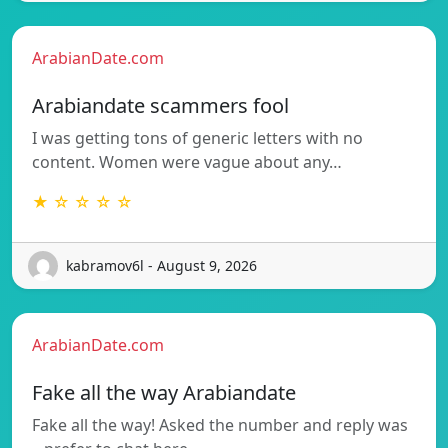
ArabianDate.com
Arabiandate scammers fool
I was getting tons of generic letters with no
content. Women were vague about any…
★ ☆ ☆ ☆ ☆
kabramov6l - August 9, 2026
ArabianDate.com
Fake all the way Arabiandate
Fake all the way! Asked the number and reply was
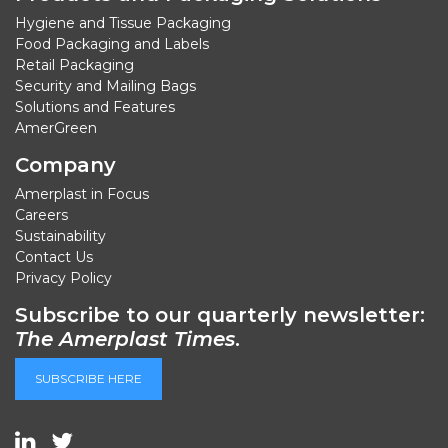
Hygiene and Tissue Packaging
Food Packaging and Labels
Retail Packaging
Security and Mailing Bags
Solutions and Features
AmerGreen
Company
Amerplast in Focus
Careers
Sustainability
Contact Us
Privacy Policy
Subscribe to our quarterly newsletter:
The Amerplast Times
.
SUBSCRIBE HERE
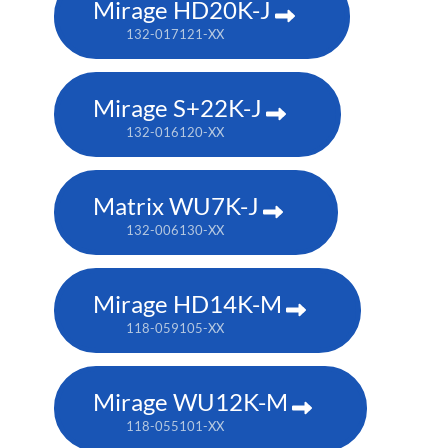
Mirage HD20K-J
132-017121-XX
Mirage S+22K-J
132-016120-XX
Matrix WU7K-J
132-006130-XX
Mirage HD14K-M
118-059105-XX
Mirage WU12K-M
118-055101-XX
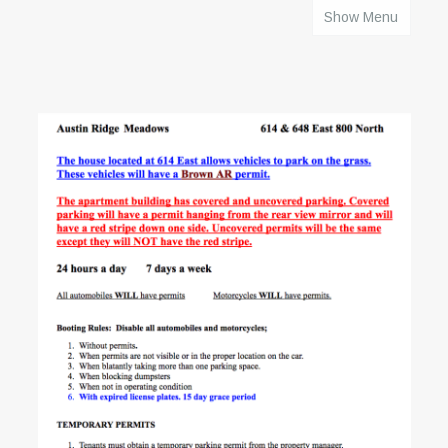
Show Menu
HOME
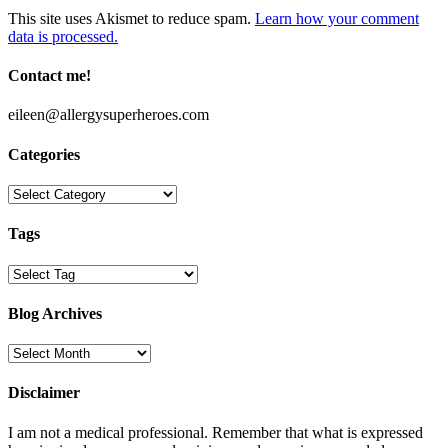
This site uses Akismet to reduce spam.
Learn how your comment
data is processed.
Contact me!
eileen@allergysuperheroes.com
Categories
Categories
Tags
Blog Archives
Blog
Archives
Disclaimer
I am not a medical professional. Remember that what is expressed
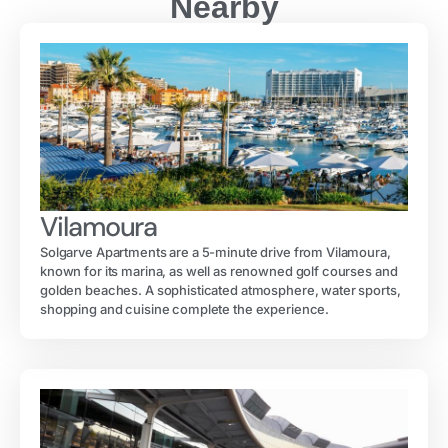
Nearby
Vilamoura
Solgarve Apartments are a 5-minute drive from Vilamoura,
known for its marina, as well as renowned golf courses and
golden beaches. A sophisticated atmosphere, water sports,
shopping and cuisine complete the experience.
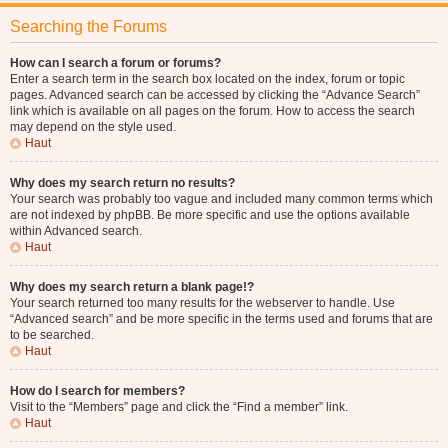
Searching the Forums
How can I search a forum or forums?
Enter a search term in the search box located on the index, forum or topic
pages. Advanced search can be accessed by clicking the “Advance Search”
link which is available on all pages on the forum. How to access the search
may depend on the style used.
Haut
Why does my search return no results?
Your search was probably too vague and included many common terms which
are not indexed by phpBB. Be more specific and use the options available
within Advanced search.
Haut
Why does my search return a blank page!?
Your search returned too many results for the webserver to handle. Use
“Advanced search” and be more specific in the terms used and forums that are
to be searched.
Haut
How do I search for members?
Visit to the “Members” page and click the “Find a member” link.
Haut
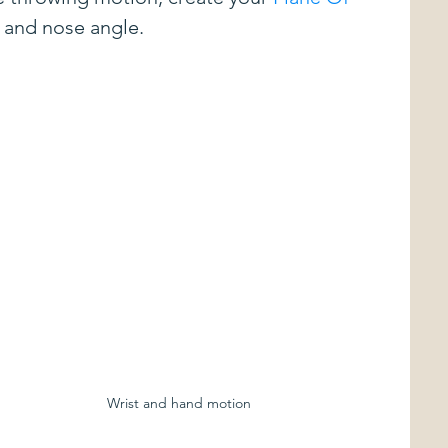
r and nose angle.
vents
Just The Tip
Commentary
Disc Review
Best Kept Secrets in Disc Golf
sored Players
Sponsored Tournaments
ing
Approach Shots
Wrist and hand motion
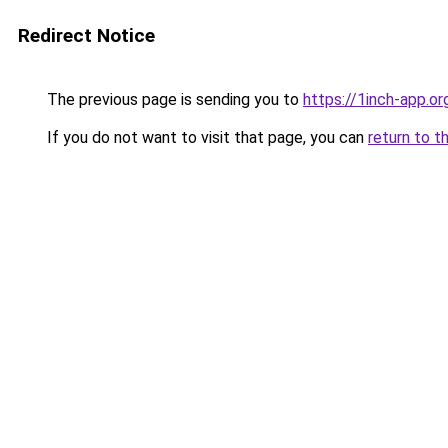
Redirect Notice
The previous page is sending you to
https://1inch-app.or
If you do not want to visit that page, you can
return to t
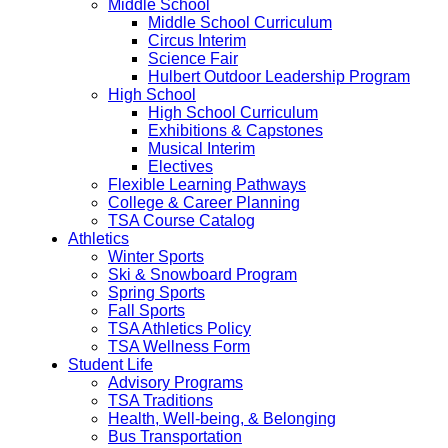
Middle School
Middle School Curriculum
Circus Interim
Science Fair
Hulbert Outdoor Leadership Program
High School
High School Curriculum
Exhibitions & Capstones
Musical Interim
Electives
Flexible Learning Pathways
College & Career Planning
TSA Course Catalog
Athletics
Winter Sports
Ski & Snowboard Program
Spring Sports
Fall Sports
TSA Athletics Policy
TSA Wellness Form
Student Life
Advisory Programs
TSA Traditions
Health, Well-being, & Belonging
Bus Transportation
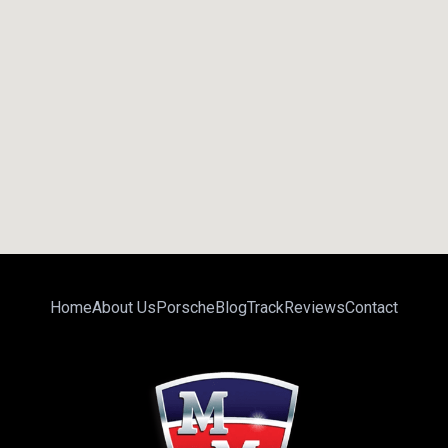
Home
About Us
Porsche
Blog
Track
Reviews
Contact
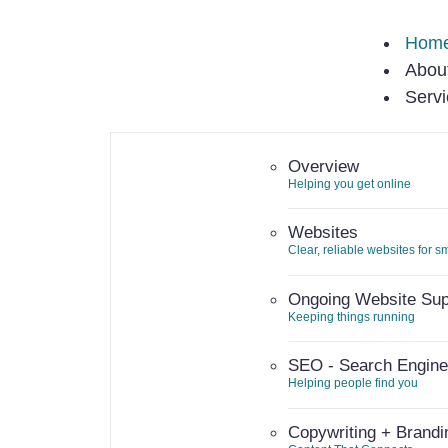
Hom
Abou
Serv
Overview
Helping you get online
Websites
Clear, reliable websites for 
Ongoing Website Sup
Keeping things running
SEO - Search Engine
Helping people find you
Copywriting + Brandi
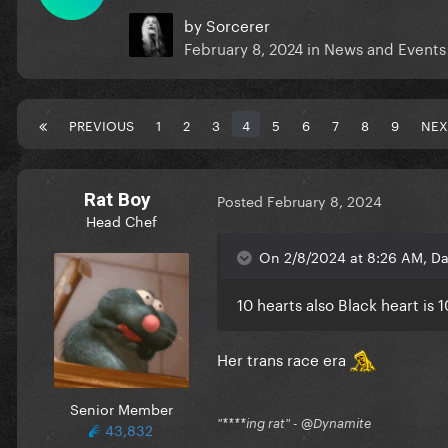
by
Sorcerer
February 8, 2024
in
News and Events
PREVIOUS
1
2
3
4
5
6
7
8
9
NEX
Rat Boy
Posted
February 8, 2024
Head Chef
On 2/8/2024 at 8:26 AM, Dar
10 hearts also Black heart is 1
Her trans race era
Senior Member
"****ing rat" - @Dynamite
43,832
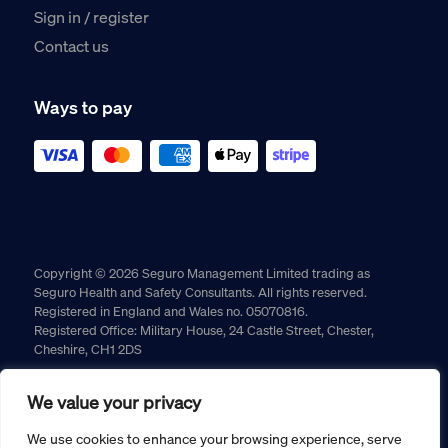
Sign in / register
Contact us
Ways to pay
Copyright © 2026 Seguro Management Limited trading as
Seguro Health and Safety Consultants. All rights reserved.
Registered in England and Wales no. 05070816.
Registered Office: Military House, 24 Castle Street, Chester,
Cheshire, CH1 2DS
Cookie policy
Privacy policy
Terms and conditions
We value your privacy
Returns policy
We use cookies to enhance your browsing experience, serve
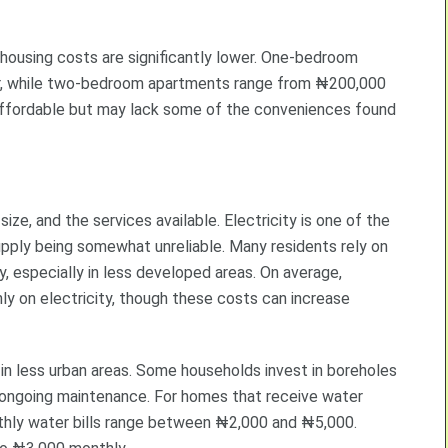
, housing costs are significantly lower. One-bedroom
r, while two-bedroom apartments range from ₦200,000
affordable but may lack some of the conveniences found
ize, and the services available. Electricity is one of the
pply being somewhat unreliable. Many residents rely on
, especially in less developed areas. On average,
on electricity, though these costs can increase
y in less urban areas. Some households invest in boreholes
d ongoing maintenance. For homes that receive water
thly water bills range between ₦2,000 and ₦5,000.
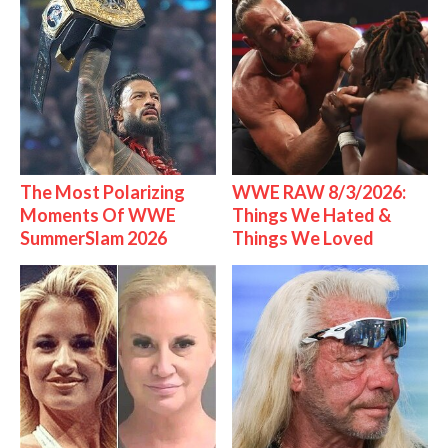
The Most Polarizing
WWE RAW 8/3/2026:
Moments Of WWE
Things We Hated &
SummerSlam 2026
Things We Loved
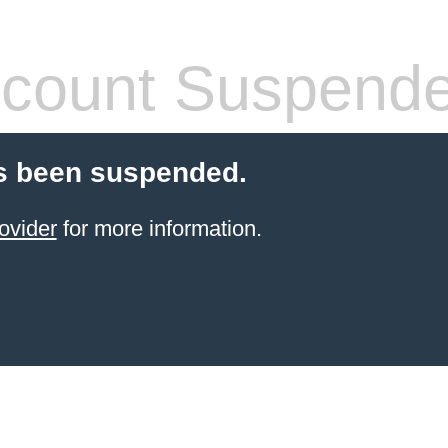
count Suspend
s been suspended.
ovider
for more information.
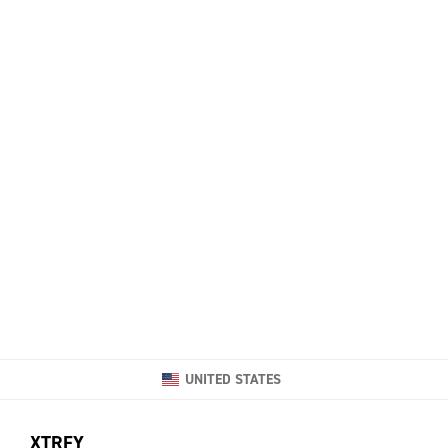
UNITED STATES
XTRFY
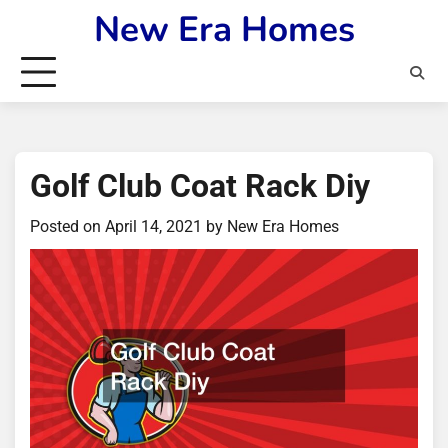
Skip
New Era Homes
to
content
Golf Club Coat Rack Diy
Posted on
April 14, 2021
by
New Era Homes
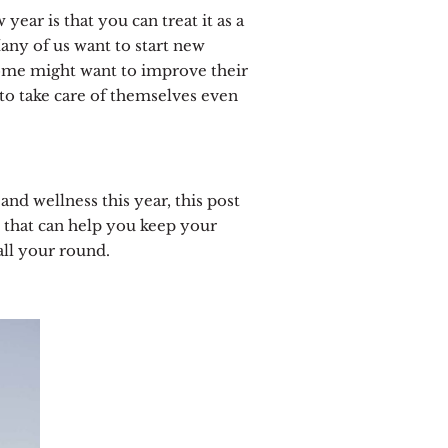
year is that you can treat it as a
any of us want to start new
Some might want to improve their
to take care of themselves even
 and wellness this year, this post
es that can help you keep your
all your round.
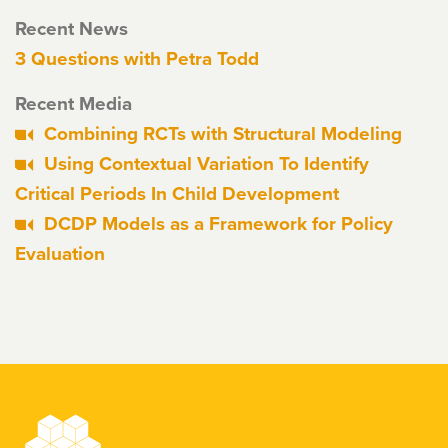
Recent News
3 Questions with Petra Todd
Recent Media
Combining RCTs with Structural Modeling
Using Contextual Variation To Identify
Critical Periods In Child Development
DCDP Models as a Framework for Policy
Evaluation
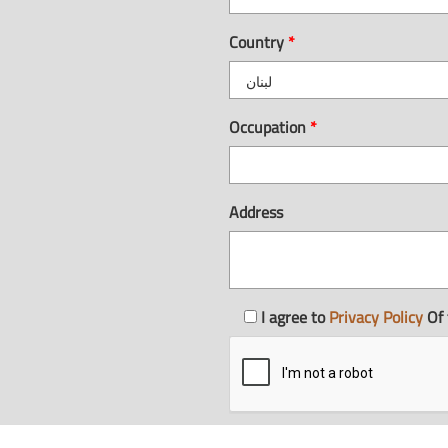
Country
*
Occupation
*
Address
I agree to
Privacy Policy
Of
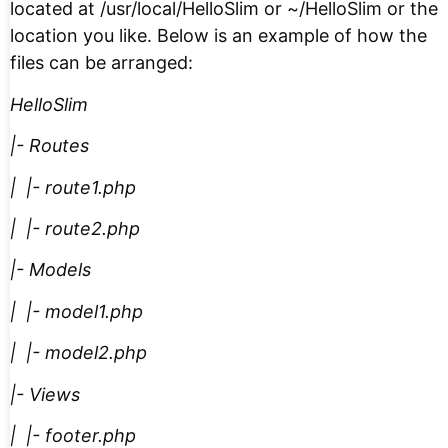
located at /usr/local/HelloSlim or ~/HelloSlim or the
location you like. Below is an example of how the
files can be arranged:
HelloSlim
|- Routes
| |- route1.php
| |- route2.php
|- Models
| |- model1.php
| |- model2.php
|- Views
| |- footer.php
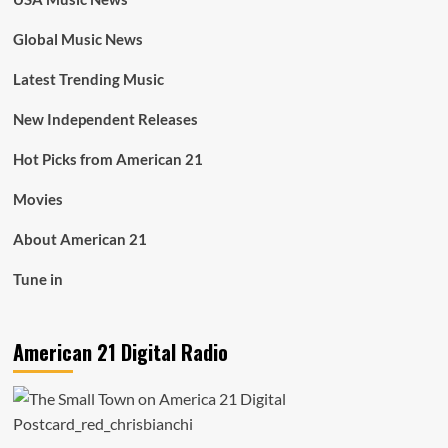
Global Music News
Latest Trending Music
New Independent Releases
Hot Picks from American 21
Movies
About American 21
Tune in
American 21 Digital Radio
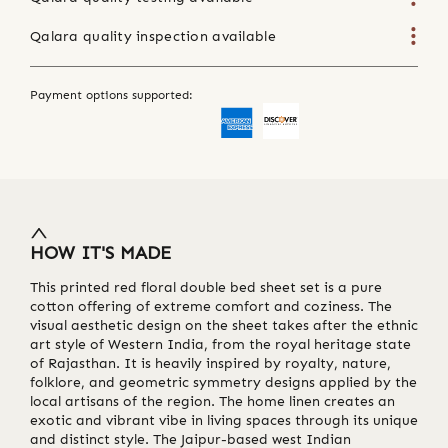
Qalara quality inspection available
Payment options supported:
HOW IT'S MADE
This printed red floral double bed sheet set is a pure
cotton offering of extreme comfort and coziness. The
visual aesthetic design on the sheet takes after the ethnic
art style of Western India, from the royal heritage state
of Rajasthan. It is heavily inspired by royalty, nature,
folklore, and geometric symmetry designs applied by the
local artisans of the region. The home linen creates an
exotic and vibrant vibe in living spaces through its unique
and distinct style. The Jaipur-based west Indian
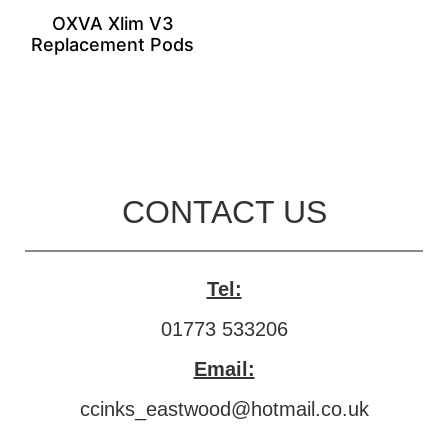
OXVA Xlim V3
Replacement Pods
CONTACT US
Tel:
01773 533206
Email:
ccinks_eastwood@hotmail.co.uk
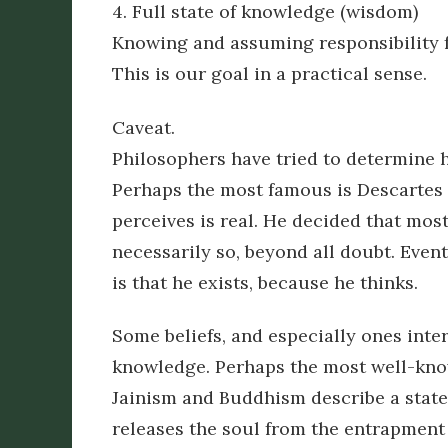
4. Full state of knowledge (wisdom)
Knowing and assuming responsibility f
This is our goal in a practical sense.
Caveat.
Philosophers have tried to determine 
Perhaps the most famous is Descartes w
perceives is real. He decided that most
necessarily so, beyond all doubt. Event
is that he exists, because he thinks.
Some beliefs, and especially ones intere
knowledge. Perhaps the most well-kno
Jainism and Buddhism describe a state
releases the soul from the entrapment i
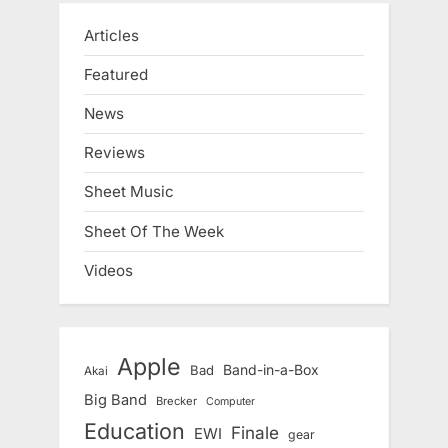
Articles
Featured
News
Reviews
Sheet Music
Sheet Of The Week
Videos
Apple
Band-in-a-Box
Bad
Akai
Big Band
Brecker
Computer
Education
Finale
EWI
gear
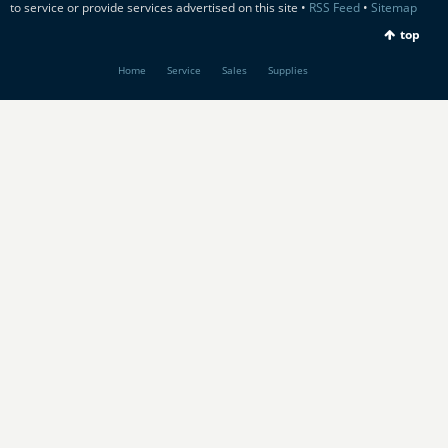
to service or provide services advertised on this site •
RSS Feed
•
Sitemap
top
Home
Service
Sales
Supplies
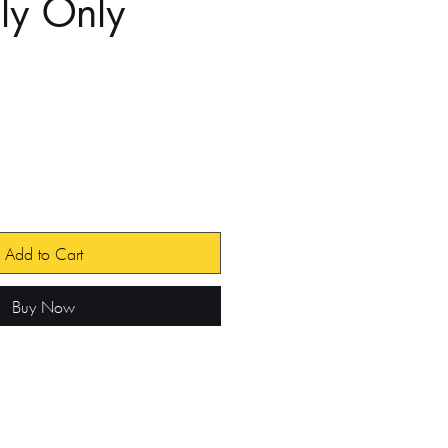
ly Only
e
Add to Cart
Buy Now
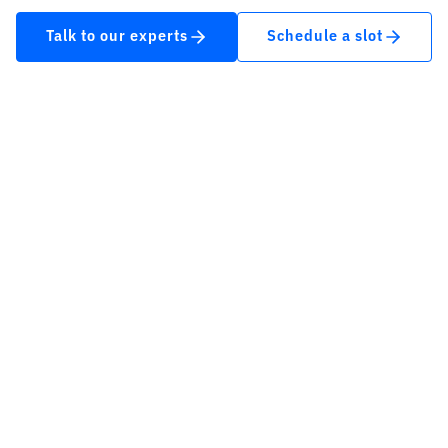
Talk to our experts
Schedule a slot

------

> [PROBLEM REQUIREMENTS]
Every record above should be written out again exactly; the pictures stay out of the copy.

> [SOLUTION]
ArabianDate.com
Arabiandate scammers fool
I was getting tons of generic letters with no
content. Women were vague about any…
★ ☆ ☆ ☆ ☆
kabramov6l - August 9, 2026
ArabianDate.com
Fake all the way Arabiandate
Fake all the way! Asked the number and reply was
Hygiene and Tissue Packaging
Food Packaging and Labels
Retail Packaging
Security and Mailing Bags
Solutions and Features
AmerGreen
Company
Amerplast in Focus
Careers
Sustainability
Contact Us
Privacy Policy
Subscribe to our quarterly newsletter:
The Amerplast Times
.
SUBSCRIBE HERE
Mirage HD20K-J
132-017121-XX
Mirage S+22K-J
132-016120-XX
Matrix WU7K-J
132-006130-XX
Mirage HD14K-M
118-059105-XX
Mirage WU12K-M
118-055101-XX
Show Menu
HOME
This site uses Akismet to reduce spam.
Learn how your comment
data is processed.
Contact me!
eileen@allergysuperheroes.com
Categories
Categories
Tags
Blog Archives
Blog
Archives
Disclaimer
I am not a medical professional. Remember that what is expressed
Nearby
Vilamoura
Solgarve Apartments are a 5-minute drive from Vilamoura,
known for its marina, as well as renowned golf courses and
golden beaches. A sophisticated atmosphere, water sports,
shopping and cuisine complete the experience.
Searching the Forums
How can I search a forum or forums?
Enter a search term in the search box located on the index, forum or topic
pages. Advanced search can be accessed by clicking the “Advance Search”
link which is available on all pages on the forum. How to access the search
may depend on the style used.
Haut
Why does my search return no results?
Your search was probably too vague and included many common terms which
are not indexed by phpBB. Be more specific and use the options available
within Advanced search.
Haut
Why does my search return a blank page!?
Your search returned too many results for the webserver to handle. Use
“Advanced search” and be more specific in the terms used and forums that are
to be searched.
Haut
How do I search for members?
Visit to the “Members” page and click the “Find a member” link.
Haut
r and nose angle.
vents
Just The Tip
Commentary
Disc Review
Best Kept Secrets in Disc Golf
sored Players
Sponsored Tournaments
ing
Approach Shots
Wrist and hand motion
Redirect Notice
The previous page is sending you to
https://1inch-app.or
If you do not want to visit that page, you can
return to t
Middle School
Middle School Curriculum
Circus Interim
Science Fair
Hulbert Outdoor Leadership Program
High School
High School Curriculum
Exhibitions & Capstones
Musical Interim
Electives
Flexible Learning Pathways
College & Career Planning
TSA Course Catalog
Athletics
Winter Sports
Ski & Snowboard Program
Spring Sports
Fall Sports
TSA Athletics Policy
TSA Wellness Form
Student Life
Advisory Programs
TSA Traditions
Health, Well-being, & Belonging
Bus Transportation
Home
About Us
Porsche
Blog
Track
Reviews
Contact
Hom
Abou
Serv
Overview
Helping you get online
Websites
Clear, reliable websites for 
Ongoing Website Sup
Keeping things running
SEO - Search Engine
Helping people find you
Copywriting + Brandi
by
Sorcerer
February 8, 2024
in
News and Events
PREVIOUS
1
2
3
4
5
6
7
8
9
NEX
Rat Boy
Posted
February 8, 2024
Head Chef
On 2/8/2024 at 8:26 AM, Dar
10 hearts also Black heart is 1
Her trans race era
Senior Member
"****ing rat" - @Dynamite
43,832
Sign in / register
Contact us
Ways to pay
Copyright © 2026 Seguro Management Limited trading as
Seguro Health and Safety Consultants. All rights reserved.
Registered in England and Wales no. 05070816.
Registered Office: Military House, 24 Castle Street, Chester,
Cheshire, CH1 2DS
Cookie policy
Privacy policy
Terms and conditions
We value your privacy
Returns policy
We use cookies to enhance your browsing experience, serve
, housing costs are significantly lower. One-bedroom
r, while two-bedroom apartments range from ₦200,000
affordable but may lack some of the conveniences found
ize, and the services available. Electricity is one of the
pply being somewhat unreliable. Many residents rely on
, especially in less developed areas. On average,
on electricity, though these costs can increase
y in less urban areas. Some households invest in boreholes
d ongoing maintenance. For homes that receive water
thly water bills range between ₦2,000 and ₦5,000.
The Most Polarizing
WWE RAW 8/3/2026:
Moments Of WWE
Things We Hated &
SummerSlam 2026
Things We Loved
count Suspend
s been suspended.
ovider
for more information.
UNITED STATES
XTRFY
Skip
New Era Homes
to
content
Golf Club Coat Rack Diy
Posted on
April 14, 2021
by
New Era Homes
year is that you can treat it as a
any of us want to start new
Some might want to improve their
to take care of themselves even
 and wellness this year, this post
es that can help you keep your
all your round.
Recent News
3 Questions with Petra Todd
Recent Media
Combining RCTs with Structural Modeling
Using Contextual Variation To Identify
Critical Periods In Child Development
DCDP Models as a Framework for Policy
Evaluation
Country
*
Occupation
*
Address
I agree to
Privacy Policy
Of
located at /usr/local/HelloSlim or ~/HelloSlim or the
location you like. Below is an example of how the
files can be arranged:
HelloSlim
|- Routes
| |- route1.php
| |- route2.php
|- Models
| |- model1.php
| |- model2.php
|- Views
| |- footer.php
Global Music News
Latest Trending Music
New Independent Releases
Hot Picks from American 21
Movies
About American 21
Tune in
American 21 Digital Radio
Qalara quality inspection available
Payment options supported:
HOW IT'S MADE
This printed red floral double bed sheet set is a pure
cotton offering of extreme comfort and coziness. The
visual aesthetic design on the sheet takes after the ethnic
art style of Western India, from the royal heritage state
of Rajasthan. It is heavily inspired by royalty, nature,
folklore, and geometric symmetry designs applied by the
local artisans of the region. The home linen creates an
exotic and vibrant vibe in living spaces through its unique
and distinct style. The Jaipur-based west Indian
OXVA Xlim V3
Replacement Pods
CONTACT US
Tel:
01773 533206
Email:
ccinks_eastwood@hotmail.co.uk
4. Full state of knowledge (wisdom)
Knowing and assuming responsibility f
This is our goal in a practical sense.
Caveat.
Philosophers have tried to determine 
Perhaps the most famous is Descartes w
perceives is real. He decided that most
necessarily so, beyond all doubt. Event
is that he exists, because he thinks.
Some beliefs, and especially ones intere
knowledge. Perhaps the most well-kno
Jainism and Buddhism describe a state
releases the soul from the entrapment i
Articles
Featured
News
Reviews
Sheet Music
Sheet Of The Week
Videos
Apple
Band-in-a-Box
Bad
Akai
Big Band
Brecker
Computer
Education
Finale
EWI
gear
to service or provide services advertised on this site •
RSS Feed
•
Sitemap
top
Home
Service
Sales
Supplies
ly Only
e
Add to Cart
Buy Now
Talk to our experts
Schedule a slot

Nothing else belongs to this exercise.